O eso le había dicho Ben.

La zona de obras contigua a nuestra casa era una herida abierta. Dos enormes montañas de tierra se elevaban hacia el cielo. Las grúas y las excavadoras se habían ido ya. Incluso las profundas marcas de sus huellas habían empezado a desaparecer. Un único camión seguía aparcado sobre los cascotes. Un desvencijado bulldozer y una furgoneta blanca descansaban junto a él, bañados por el resplandor rojo del crepúsculo. Los perdí de vista cuando descendí hasta la casa.

Al entrar llamé a Jessica. Al cruzar el vestíbulo, advertí la desaparición del espejo que solía estar allí: había sido reemplazado por un tapiz navajo tejido a mano. De colores brillantes, rojos y naranjas. Colores que no encajaban en el entorno. Subí corriendo y bajé enseguida. Tommy estaba en la sala de juegos, con un amigo, entretenidos con el Xbox. Se levantó de un salto y me dio un abrazo; luego siguió jugando.

En el salón una docena de esbozos de la casa nueva, el castillo, me observaron desde sus respectivos caballetes.

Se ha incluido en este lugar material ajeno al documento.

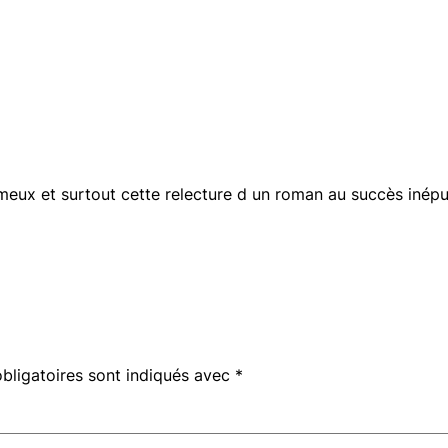
eux et surtout cette relecture d un roman au succès inépui
bligatoires sont indiqués avec
*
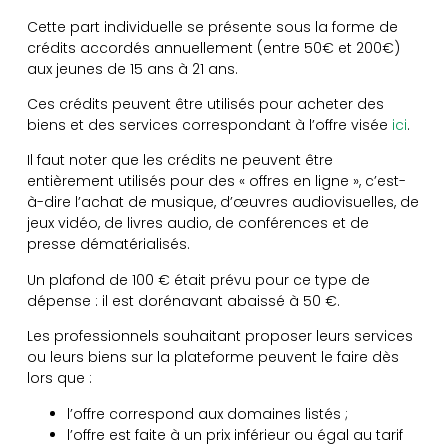
Cette part individuelle se présente sous la forme de
crédits accordés annuellement (entre 50€ et 200€)
aux jeunes de 15 ans à 21 ans.
Ces crédits peuvent être utilisés pour acheter des
biens et des services correspondant à l’offre visée
ici
.
Il faut noter que les crédits ne peuvent être
entièrement utilisés pour des « offres en ligne », c’est-
à-dire l’achat de musique, d’œuvres audiovisuelles, de
jeux vidéo, de livres audio, de conférences et de
presse dématérialisés.
Un plafond de 100 € était prévu pour ce type de
dépense : il est dorénavant abaissé à 50 €.
Les professionnels souhaitant proposer leurs services
ou leurs biens sur la plateforme peuvent le faire dès
lors que :
l’offre correspond aux domaines listés ;
l’offre est faite à un prix inférieur ou égal au tarif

Se había convertido en una sala de reuniones: en el centro había una mesa de dibujo, atestada de planos. A su lado una maqueta reproducía el aspecto de la nueva casa, un modelo a escala que costaba diez mil dólares.

Había huellas de barro que se dirigían a las puertas correderas que daban al lago. Huellas que daban la vuelta a la mesa. Negué con la cabeza y me detuve frente a la acuarela que representaba la nueva vivienda: el aspecto que tendría vista desde el agua. Tres pisos de piedra. Una torreta redonda en el centro. Altos ventanales. Buhardillas. Parapetos. Tejados de pizarra. Una terraza de piedra con una piscina grande y arbustos recortados con formas geométricas. Riqueza. Poder. Todo en perfecto orden.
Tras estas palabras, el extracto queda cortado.